Your output should be the line with "als dass über verschiedene Themen" plus all following lines to the end of the records, exactly as written and nothing more.

* _DATASET EXTRACT_:
---
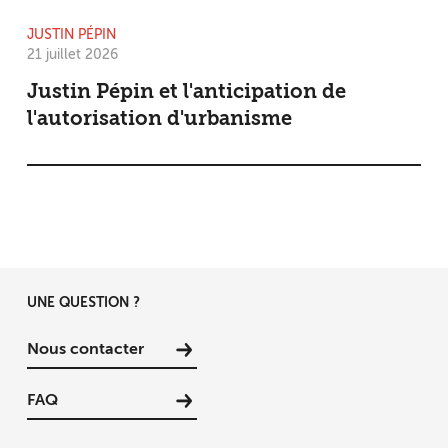
JUSTIN PÉPIN
21 juillet 2026
Justin Pépin et l'anticipation de
l'autorisation d'urbanisme
UNE QUESTION ?
Nous contacter
FAQ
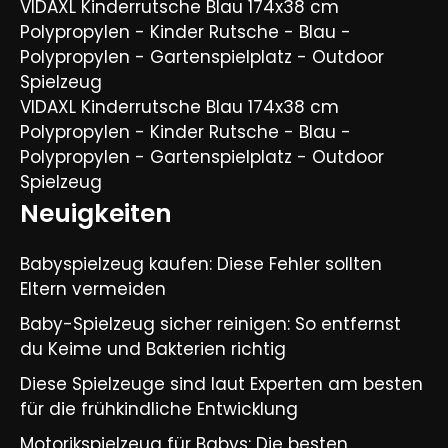
VIDAXL Kinderrutsche Blau 174x38 cm
Polypropylen - Kinder Rutsche - Blau -
Polypropylen - Gartenspielplatz - Outdoor
Spielzeug
VIDAXL Kinderrutsche Blau 174x38 cm
Polypropylen - Kinder Rutsche - Blau -
Polypropylen - Gartenspielplatz - Outdoor
Spielzeug
Neuigkeiten
Babyspielzeug kaufen: Diese Fehler sollten
Eltern vermeiden
Baby-Spielzeug sicher reinigen: So entfernst
du Keime und Bakterien richtig
Diese Spielzeuge sind laut Experten am besten
für die frühkindliche Entwicklung
Motorikspielzeug für Babys: Die besten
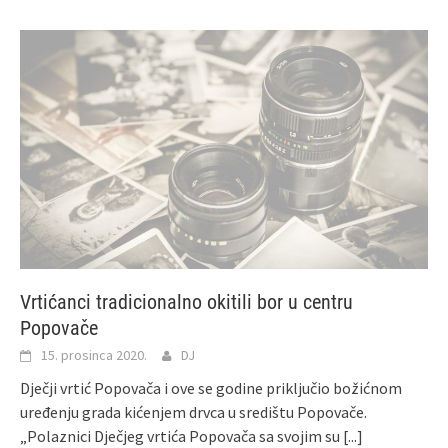
Vrtićanci tradicionalno okitili bor u centru
Popovače
15. prosinca 2020.
DJ
Dječji vrtić Popovača i ove se godine priključio božićnom
uređenju grada kićenjem drvca u središtu Popovače.
„Polaznici Dječjeg vrtića Popovača sa svojim su
[...]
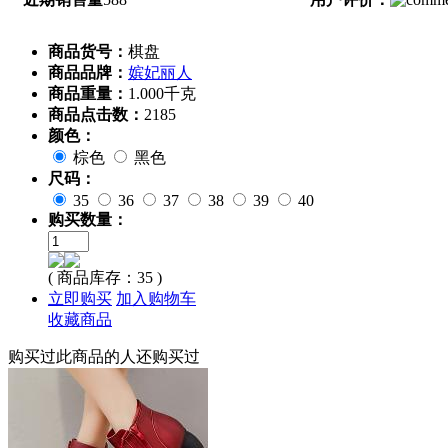
商品货号：
棋盘
商品品牌：
嫔妃丽人
商品重量：
1.000千克
商品点击数：
2185
颜色：
棕色
黑色
尺码：
35
36
37
38
39
40
购买数量：
( 商品库存：
35
)
立即购买
加入购物车
收藏商品
购买过此商品的人还购买过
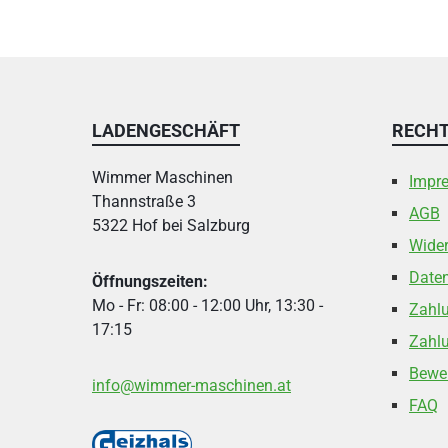
LADENGESCHÄFT
RECHT
Wimmer Maschinen
Impr
Thannstraße 3
AGB
5322 Hof bei Salzburg
Wider
Date
Öffnungszeiten:
Mo - Fr: 08:00 - 12:00 Uhr, 13:30 -
Zahl
17:15
Zahlu
Bewe
info@wimmer-maschinen.at
FAQ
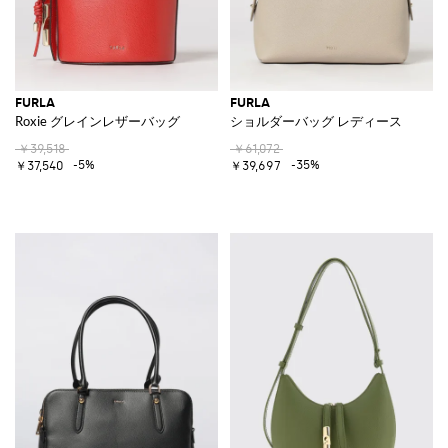
FURLA
FURLA
Roxie グレインレザーバッグ
ショルダーバッグ レディース
￥39,518
￥61,072
-5%
-35%
￥37,540
￥39,697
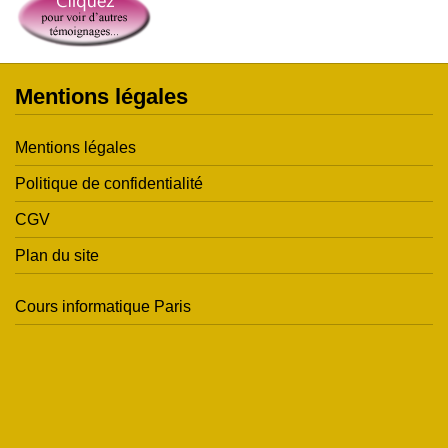
Mentions légales
Mentions légales
Politique de confidentialité
CGV
Plan du site
Cours informatique Paris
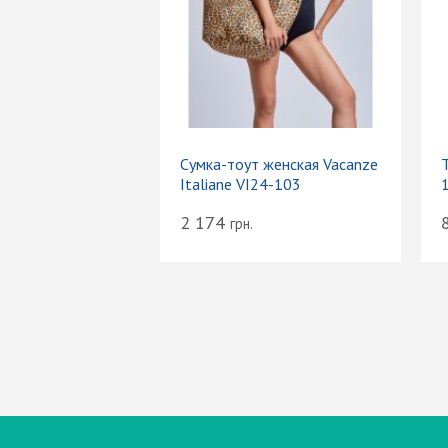
Сумка-тоут женская Vacanze
Т
Italiane VI24-103
2 174
грн.
Вход
Электронная почта (email):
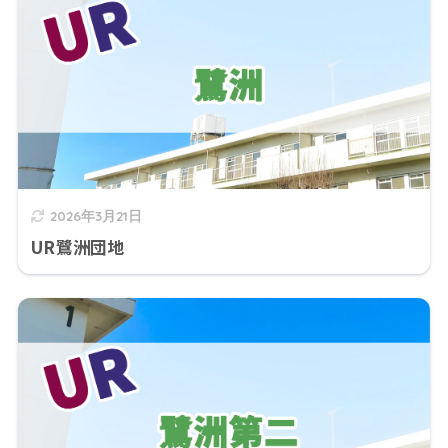
2026年3月21日
UR鷺洲団地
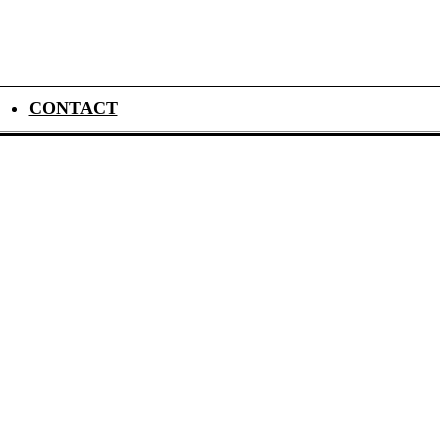
CONTACT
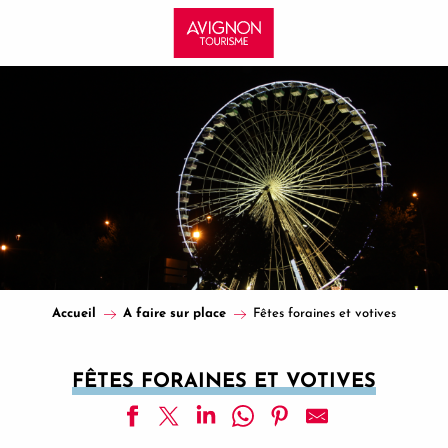
Aller
au
contenu
principal
Accueil
A faire sur place
Fêtes foraines et votives
FÊTES FORAINES ET VOTIVES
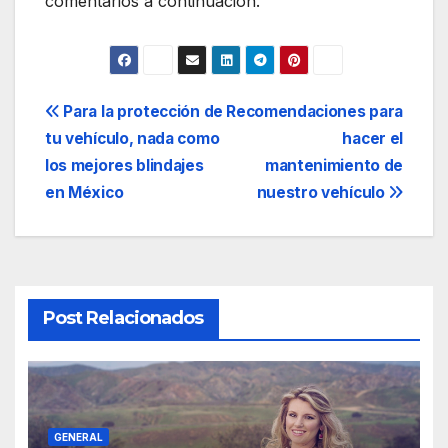
comentarios a continuación.
Navegación
Para la protección de
Recomendaciones para
tu vehículo, nada como
hacer el
de
los mejores blindajes
mantenimiento de
entradas
en México
nuestro vehículo
Post Relacionados
GENERAL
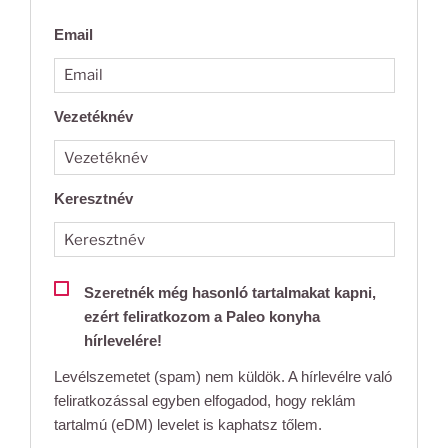
Email
Vezetéknév
Keresztnév
Szeretnék még hasonló tartalmakat kapni,
ezért feliratkozom a Paleo konyha
hírlevelére!
Levélszemetet (spam) nem küldök. A hírlevélre való
feliratkozással egyben elfogadod, hogy reklám
tartalmú (eDM) levelet is kaphatsz tőlem.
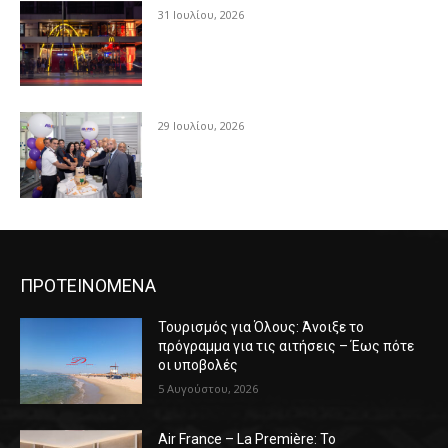
31 Ιουλίου, 2026
29 Ιουλίου, 2026
ΠΡΟΤΕΙΝΟΜΕΝΑ
Τουρισμός για Όλους: Άνοιξε το
πρόγραμμα για τις αιτήσεις – Έως πότε
οι υποβολές
5 Αυγούστου, 2026
Air France – La Première: Το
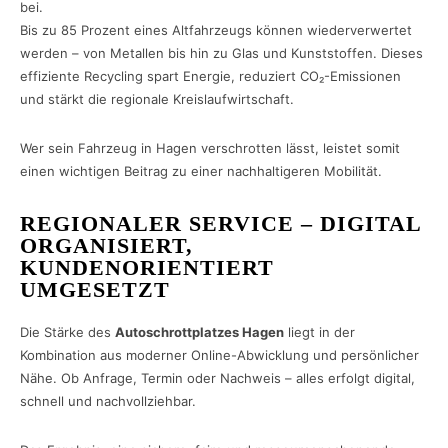
bei.
Bis zu 85 Prozent eines Altfahrzeugs können wiederverwertet
werden – von Metallen bis hin zu Glas und Kunststoffen. Dieses
effiziente Recycling spart Energie, reduziert CO₂-Emissionen
und stärkt die regionale Kreislaufwirtschaft.
Wer sein Fahrzeug in Hagen verschrotten lässt, leistet somit
einen wichtigen Beitrag zu einer nachhaltigeren Mobilität.
REGIONALER SERVICE – DIGITAL
ORGANISIERT,
KUNDENORIENTIERT
UMGESETZT
Die Stärke des
Autoschrottplatzes Hagen
liegt in der
Kombination aus moderner Online-Abwicklung und persönlicher
Nähe. Ob Anfrage, Termin oder Nachweis – alles erfolgt digital,
schnell und nachvollziehbar.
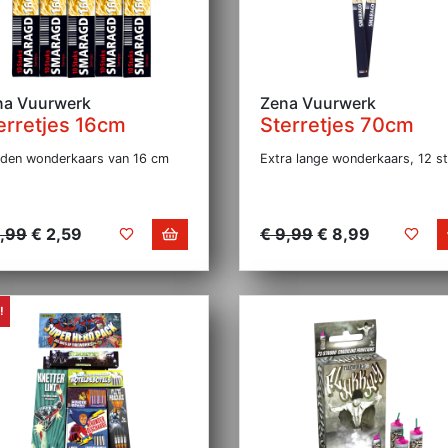
na Vuurwerk
Zena Vuurwerk
erretjes 16cm
Sterretjes 70cm
den wonderkaars van 16 cm
Extra lange wonderkaars, 12 st
2,99
€ 2,59
€ 9,99
€ 8,99
!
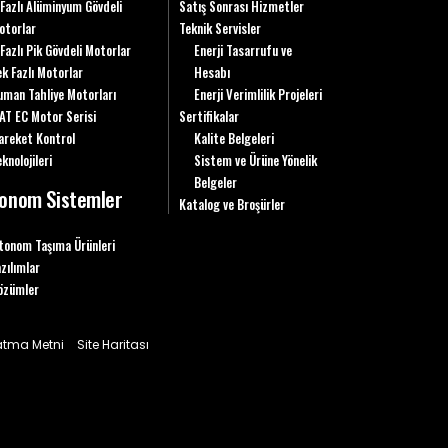
 Fazlı Alüminyum Gövdeli
Satış Sonrası Hizmetler
otorlar
Teknik Servisler
 Fazlı Pik Gövdeli Motorlar
Enerji Tasarrufu ve
ek Fazlı Motorlar
Hesabı
uman Tahliye Motorları
Enerji Verimlilik Projeleri
AT EC Motor Serisi
Sertifikalar
areket Kontrol
Kalite Belgeleri
knolojileri
Sistem ve Ürüne Yönelik
Belgeler
onom Sistemler
Katalog ve Broşürler
tonom Taşıma Ürünleri
azılımlar
özümler
latma Metni
Site Haritası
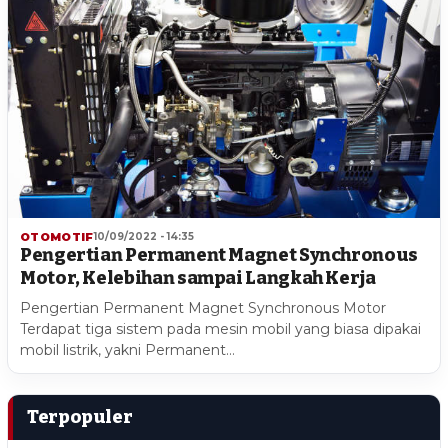
OTOMOTIF
10/09/2022 - 14:35
Pengertian Permanent Magnet Synchronous
Motor, Kelebihan sampai Langkah Kerja
Pengertian Permanent Magnet Synchronous Motor
Terdapat tiga sistem pada mesin mobil yang biasa dipakai
mobil listrik, yakni Permanent…
Terpopuler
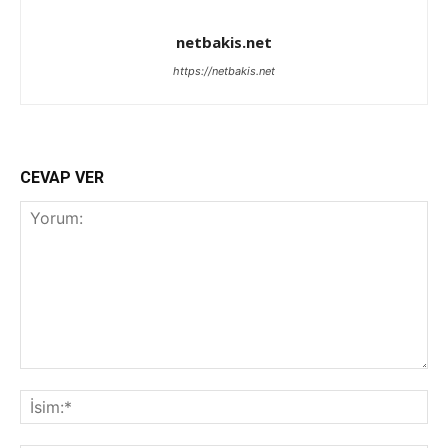
netbakis.net
https://netbakis.net
CEVAP VER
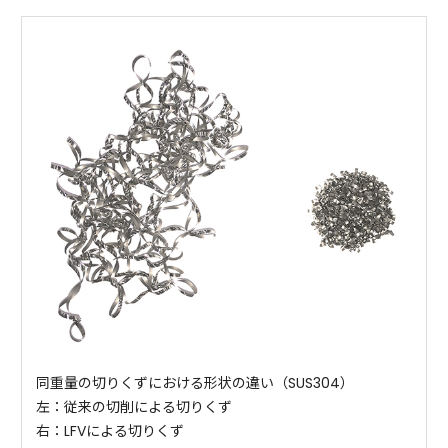
同重量の切りくずにおける形状の違い（SUS304）
左：従来の切削による切りくず
右：LFVによる切りくず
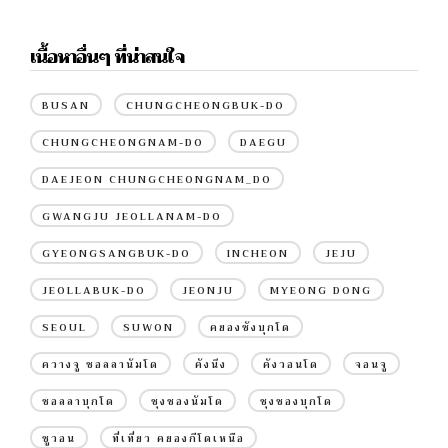
เนื้อหาอื่นๆ ที่น่าสนใจ
BUSAN
CHUNGCHEONGBUK-DO
CHUNGCHEONGNAM-DO
DAEGU
DAEJEON CHUNGCHEONGNAM_DO
GWANGJU JEOLLANAM-DO
GYEONGSANGBUK-DO
INCHEON
JEJU
JEOLLABUK-DO
JEONJU
MYEONG DONG
SEOUL
SUWON
คยองซังบุกโด
ควางจู ชอลลานัมโด
คังนึง
คังวอนโด
จอนจู
ชอลลาบุกโด
ชุงชองนัมโด
ชุงชองบุกโด
ซูวอน
ที่เที่ยว คยองกีโดเหนือ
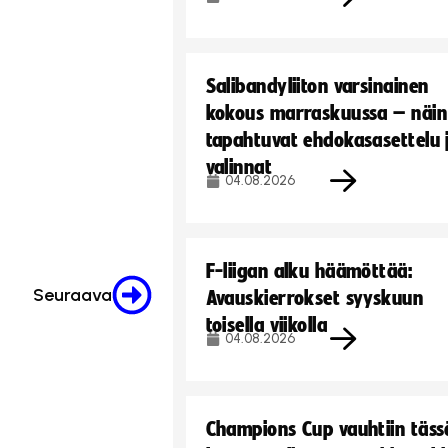
Salibandyliiton varsinainen
kokous marraskuussa – näin
tapahtuvat ehdokasasettelu 
valinnat
04.08.2026
F-liigan alku häämöttää:
Seuraava
Avauskierrokset syyskuun
toisella viikolla
04.08.2026
Champions Cup vauhtiin täss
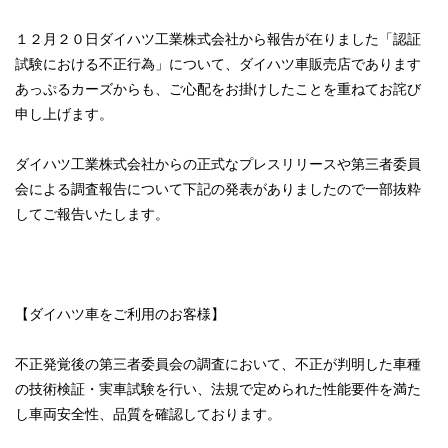
１２月２０日ダイハツ工業株式会社から報告が在りました「認証
試験における不正行為」について、ダイハツ車販売店であります
あっぷるカーズからも、ご心配をお掛けしたことを重ねてお詫び
申し上げます。
ダイハツ工業株式会社からの正式なプレスリリースや第三者委員
会による調査報告について下記の発表がありましたので一部抜粋
してご報告いたします。
【ダイハツ車をご利用のお客様】
不正発覚後の第三者委員会の調査において、不正が判明した車種
の技術検証・実車試験を行い、法規で定められた性能要件を満た
し車両安全性、品質を確認しております。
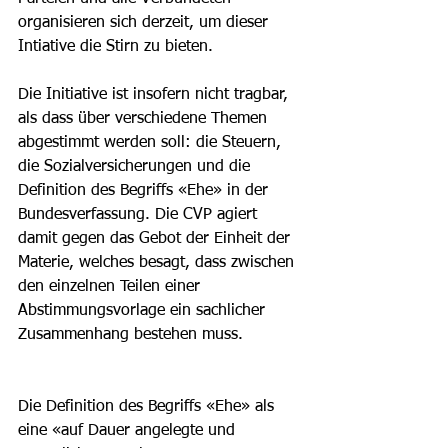
organisieren sich derzeit, um dieser 
Intiative die Stirn zu bieten. 
Die Initiative ist insofern nicht tragbar, 
als dass über verschiedene Themen 
abgestimmt werden soll: die Steuern, 
die Sozialversicherungen und die 
Definition des Begriffs «Ehe» in der 
Bundesverfassung. Die CVP agiert 
damit gegen das Gebot der Einheit der 
Materie, welches besagt, dass zwischen 
den einzelnen Teilen einer 
Abstimmungsvorlage ein sachlicher 
Zusammenhang bestehen muss.
Die Definition des Begriffs «Ehe» als 
eine «auf Dauer angelegte und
---
* _RESULT FOR THIS TASK_:
als dass über verschiedene Themen 
abgestimmt werden soll: die Steuern, 
die Sozialversicherungen und die 
Definition des Begriffs «Ehe» in der 
Bundesverfassung. Die CVP agiert 
damit gegen das Gebot der Einheit der 
Materie, welches besagt, dass zwischen 
den einzelnen Teilen einer 
Abstimmungsvorlage ein sachlicher 
Zusammenhang bestehen muss.
Die Definition des Begriffs «Ehe» als 
eine «auf Dauer angelegte und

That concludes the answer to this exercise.